147 Cal. App. 2d 25 | Cal. Ct. App. | 1956

147 Cal. App. 2d 25 (1956)

In re COLLEEN LYNN McGEHEE, a Minor, etc., for Change of Name. LOIS JEAN McGEHEE, Appellant,
v.
JAMES R. BESERRA, Respondent.

Civ. No. 8954.

California Court of Appeals. Third Dist.

Dec. 17, 1956.

H. E. Gleason for Appellant.

Gilbert Moody and Lin Griffith for Respondent.

VAN DYKE, P. J.

This is an appeal from an order denying appellant's application to have her minor daughter's name changed from Colleen Lynn McGehee to Colleen Lynn Beserra, which is the name she uses and by which she is known.

Appellant is the former wife of respondent James R. Beserra, who now lives in San Rafael. Their 6-year-old son, who *26 resides with appellant and Colleen in Stanislaus County, uses and is registered in school under his father's surname. Colleen, who is 3 years of age, is the child of appellant's second husband, Seth Thomas McGehee, but has always used the name Beserra, which is the name appellant resumed after appellant divorced Mr. McGehee who had deserted and abandoned her. Appellant testified that when Colleen enters school, it will be confusing and embarrassing for her to have a different last name from that of her mother and half-brother. Therefore, pursuant to section 1276 of the Code of Civil Procedure, appellant filed an application whereby she sought to have Colleen's surname declared to be Beserra.

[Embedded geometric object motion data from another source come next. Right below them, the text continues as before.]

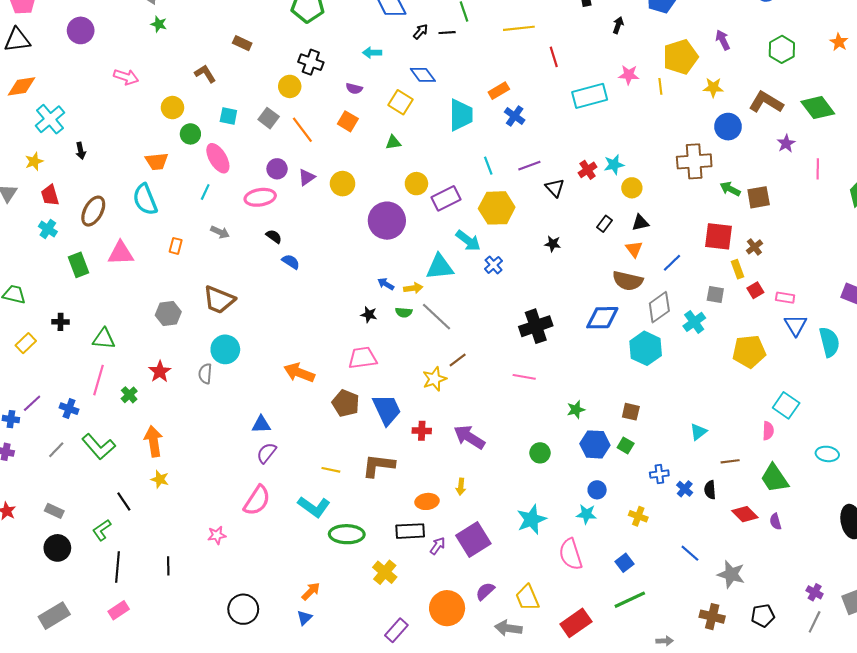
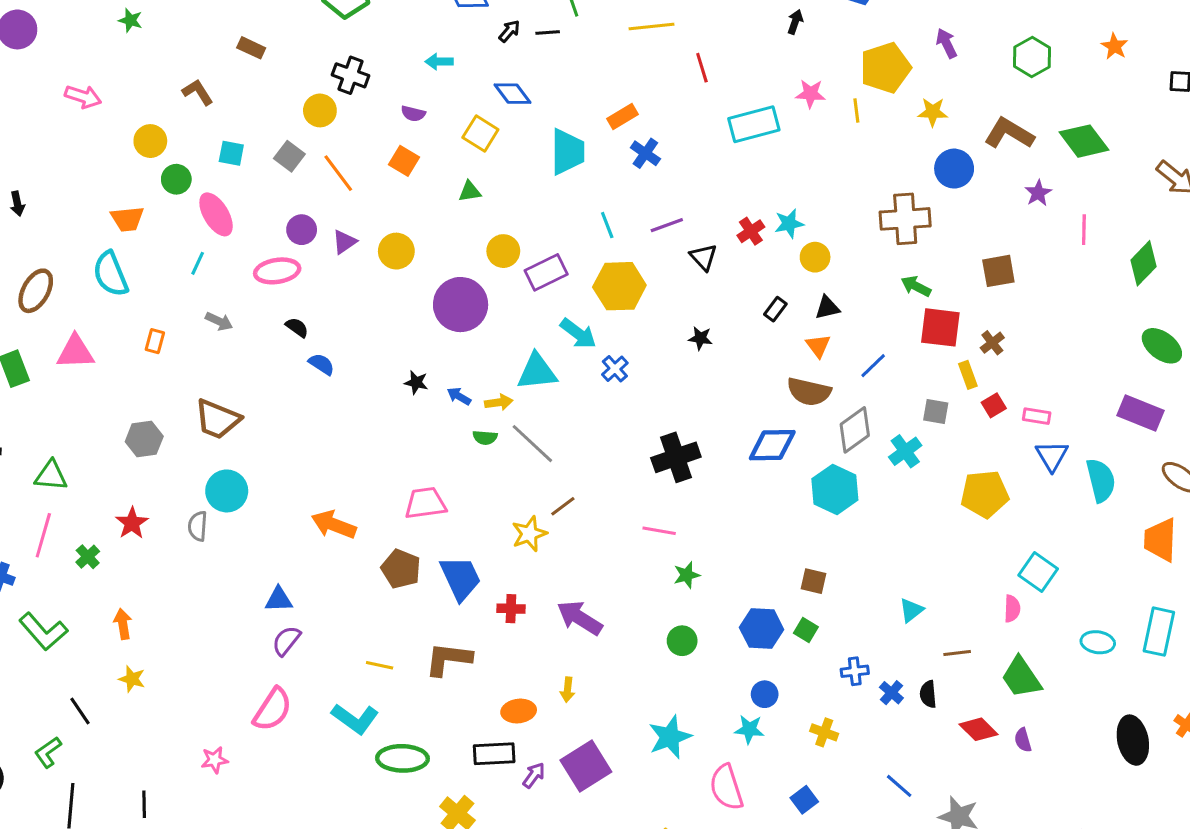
green arrow: (730, 189) -> (916, 286), moved
black star: (369, 315) -> (416, 382), moved
green star: (576, 410) -> (687, 575), moved
orange arrow: (153, 441) -> (123, 624), size x0.7

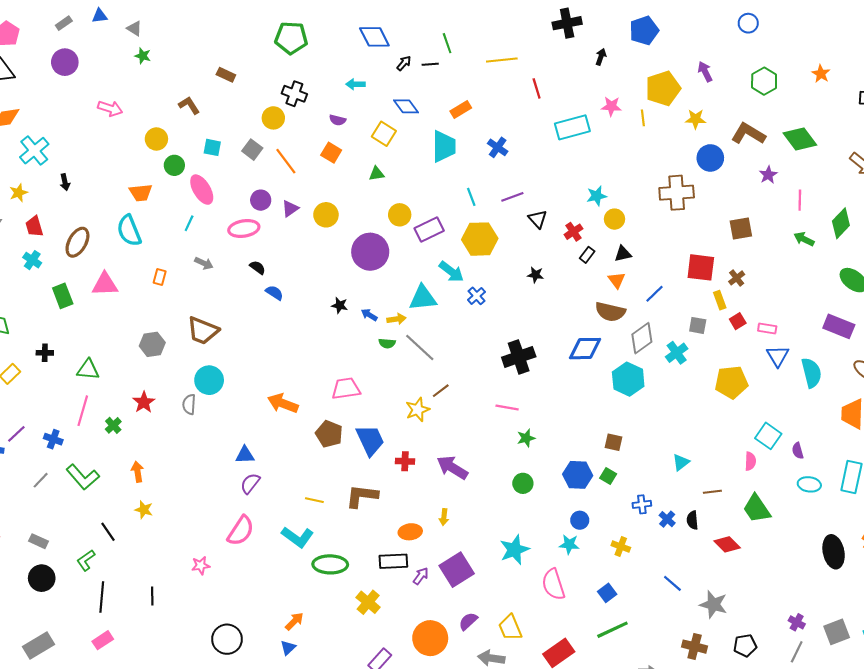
orange rectangle: (622, 117) -> (461, 110), moved
red cross: (751, 231) -> (573, 232), moved
green arrow: (916, 286) -> (804, 239), moved
purple semicircle: (1023, 740) -> (798, 451), moved

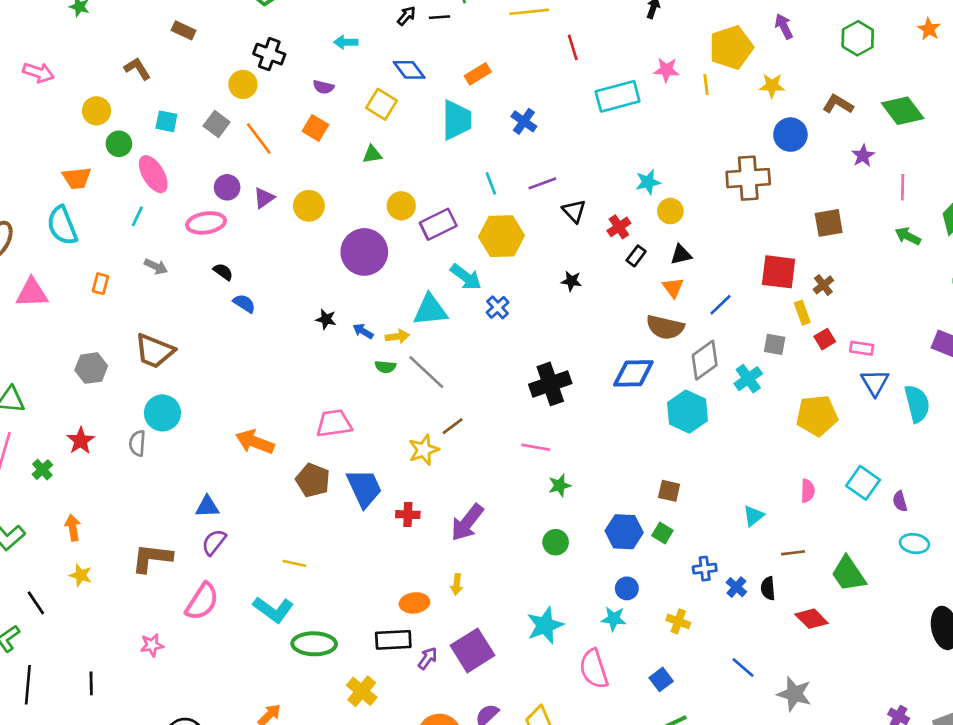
brown L-shape: (748, 134) -> (838, 104), size x0.7
pink semicircle: (750, 461) -> (808, 491), moved
purple arrow: (452, 468) -> (467, 522), turned -84
brown L-shape: (362, 496) -> (152, 558), moved

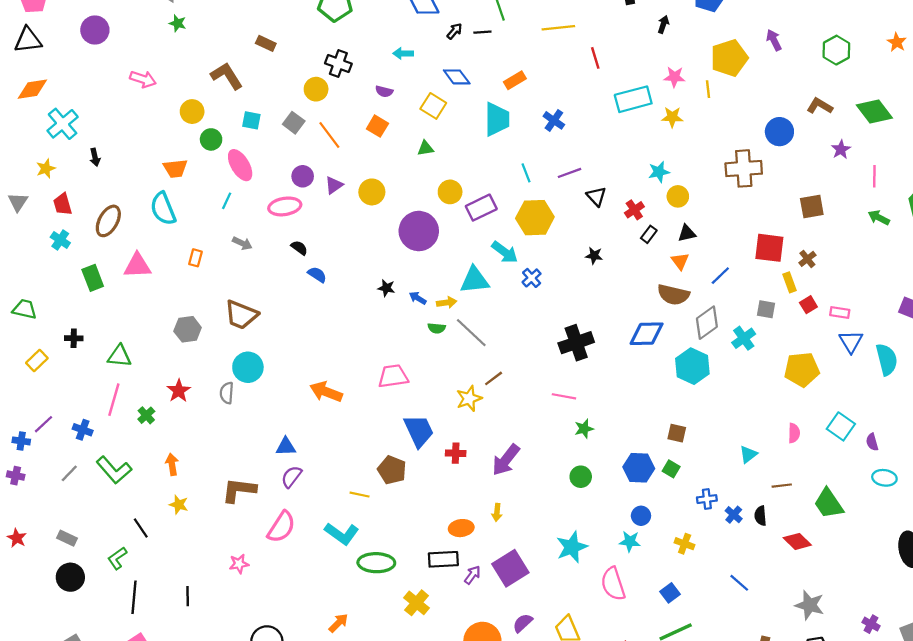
brown L-shape: (137, 69) -> (227, 76), size x1.4
yellow star: (772, 86) -> (672, 117), moved
brown pentagon: (313, 480) -> (392, 470), moved
gray star: (794, 694) -> (810, 605), moved

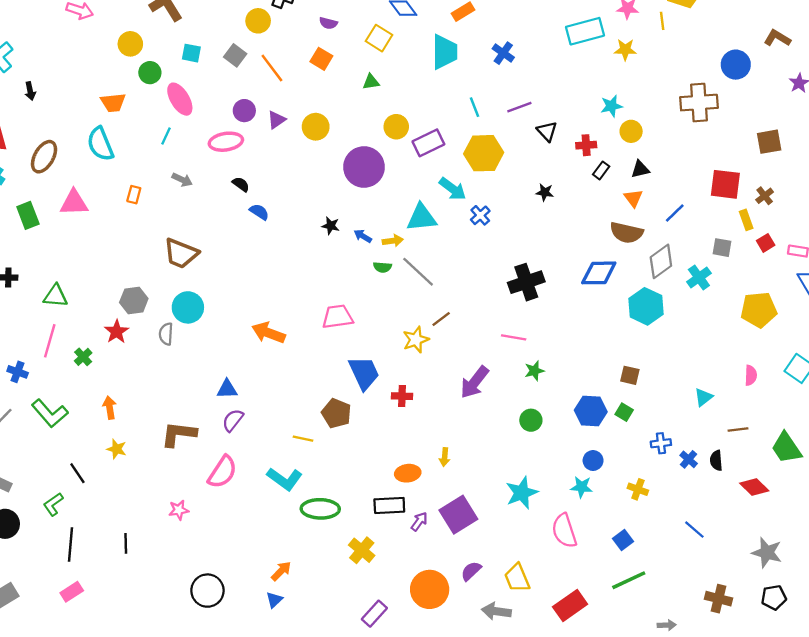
red cross: (634, 210) -> (586, 145), turned 30
gray hexagon: (188, 329) -> (134, 301), moved
purple arrow: (506, 460) -> (474, 382), moved

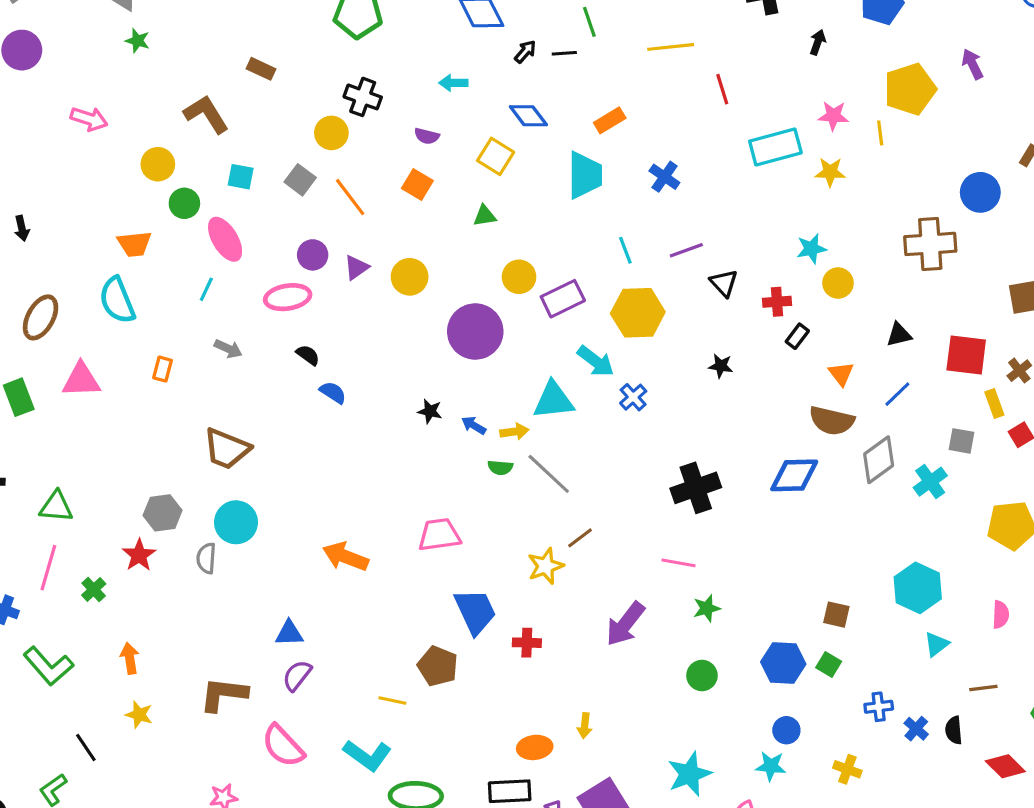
black triangle: (640, 169) -> (899, 335), moved
cyan hexagon: (646, 306) -> (918, 588), moved
pink semicircle: (222, 472) -> (283, 746), turned 104

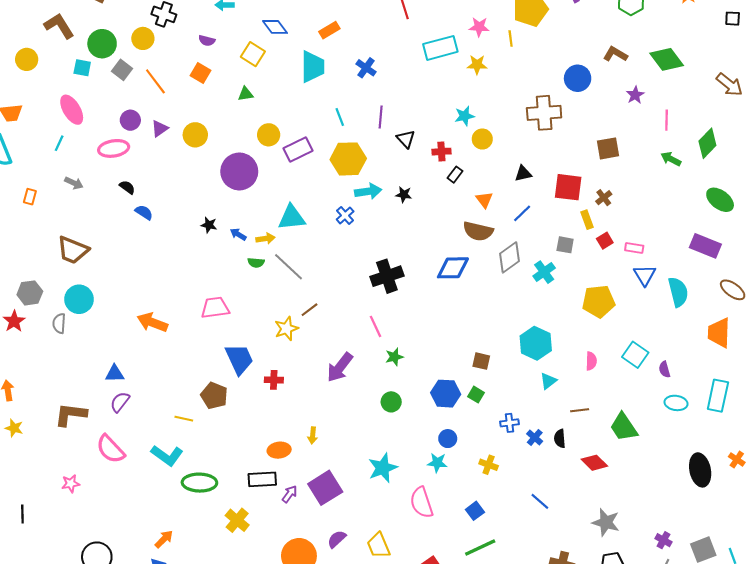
green circle: (184, 203) -> (102, 44), moved, size x1.4
purple line: (686, 250) -> (381, 117), turned -65
cyan arrow: (596, 361) -> (368, 191), moved, turned -45
pink line: (679, 563) -> (375, 326), turned 55

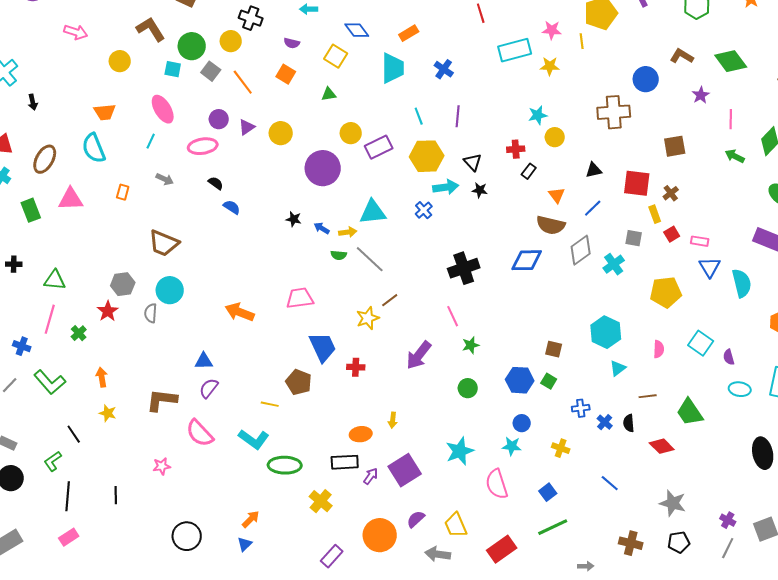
black triangle: (406, 139) -> (473, 162), moved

Respondent filed no objections to appellant's petition, but appeared at the hearing thereon. He there testified only that he was opposed to Colleen's using his surname as she was not his child and the name Beserra was very "exclusive," being borne only by himself and his immediate family.

The issue presented on appeal from an order denying a change of name is whether on the record it can be said the court abused its discretion. [1] In resolving this issue we consider that the common law right to change one's name has never been abrogated in California; that the purpose of the statutory proceeding is simply to have, wherever possible, a record of the change; that where the right to change has been exercised some substantial reason must exist for the denial. (In re Useldinger, 35 Cal. App. 2d 723 [96 P.2d 958].)

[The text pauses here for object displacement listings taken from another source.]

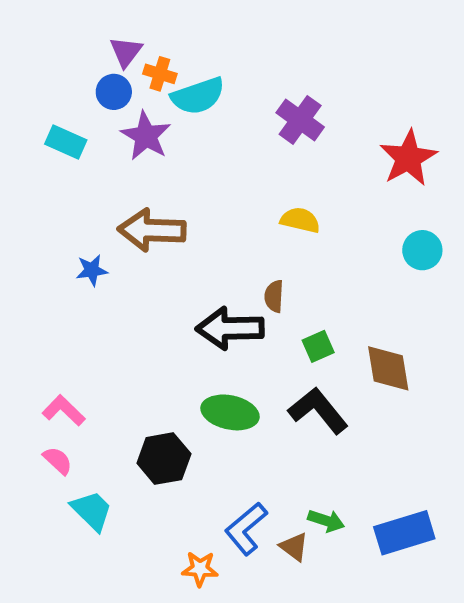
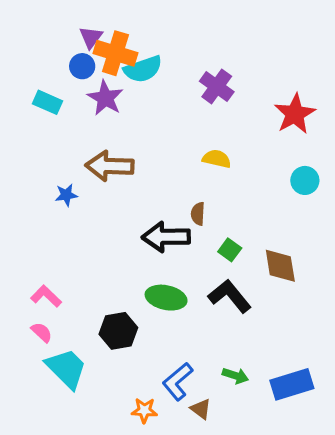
orange cross: (160, 74) -> (115, 53), size x1.8
green square: (318, 346) -> (230, 250), turned -30
cyan trapezoid: (92, 511) -> (66, 368), size x1.4
brown triangle: (294, 547) -> (201, 409), moved

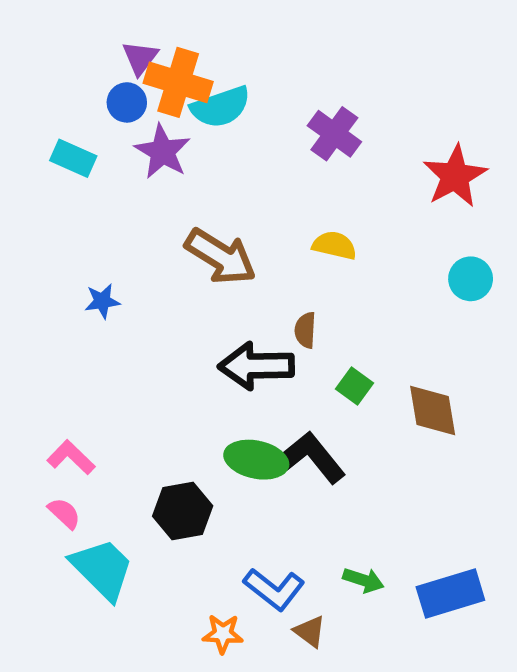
brown arrow: (110, 166) -> (221, 256), moved, turned -150
black L-shape: (230, 296) -> (312, 457), moved
blue L-shape: (178, 381) -> (274, 589), turned -102

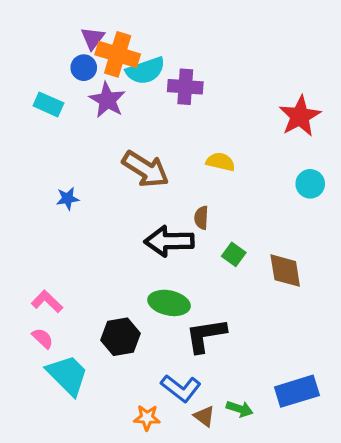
purple cross: (334, 134) -> (185, 87), moved, turned -32
black L-shape: (312, 457) -> (206, 335), moved, turned -60
green arrow: (363, 580) -> (240, 409), moved

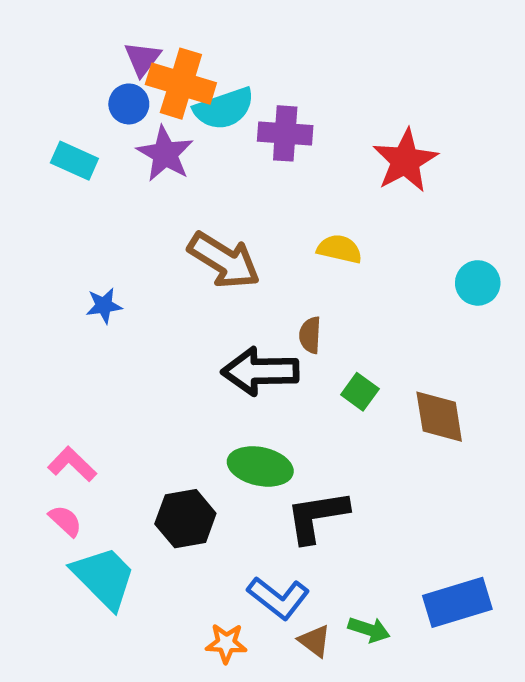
red star: (300, 116) -> (405, 161), moved

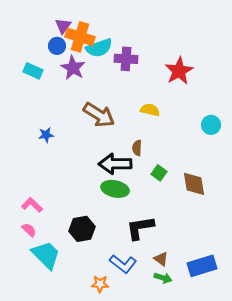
green ellipse: (260, 466) -> (115, 189), moved
brown triangle: (315, 641) -> (161, 259), moved

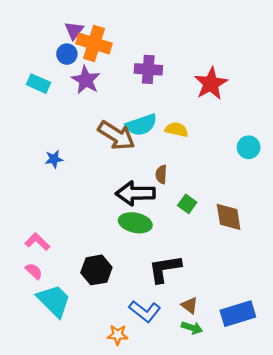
cyan semicircle: (99, 48) -> (141, 125), moved

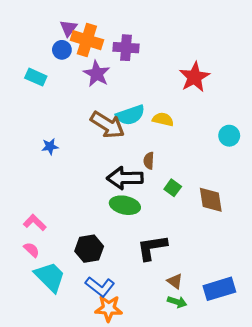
purple cross: (148, 69) -> (126, 48), moved
purple star: (86, 80) -> (97, 74), moved
blue L-shape: (145, 311) -> (100, 287), moved
orange star: (118, 335) -> (109, 308), size x1.4

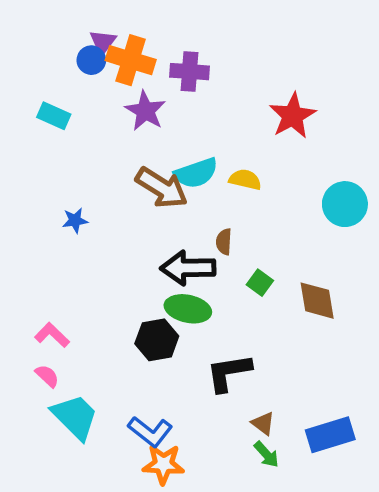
blue circle: (62, 50) -> (91, 60), moved
cyan circle: (229, 136) -> (345, 204), size x1.4
black hexagon: (89, 249) -> (157, 340), moved
green arrow: (177, 302) -> (266, 454), turned 30

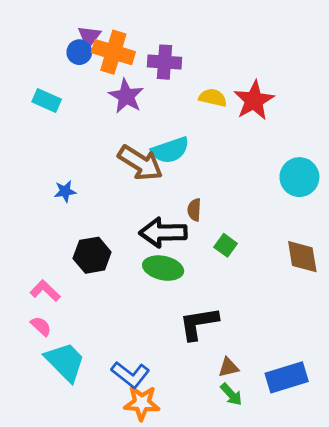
yellow semicircle: (245, 180) -> (213, 98), moved
brown diamond: (317, 301) -> (302, 257), moved
black hexagon: (157, 340) -> (92, 255), moved
brown triangle: (263, 423) -> (228, 367), turned -50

[2] We find no substantial reason for the denial of the petition here. Substantial reasons were given for the change that had been made. Mr. Beserra merely objected on sentimental grounds peculiar to himself, and contravening in no sense the reasons for the change. No right of his was threatened. He may consider the name "Beserra" to be "exclusive," but the law does not so consider it.

The order is reversed with directions to the trial court to grant the petition.

Peek, J., and Schottky, J., concurred.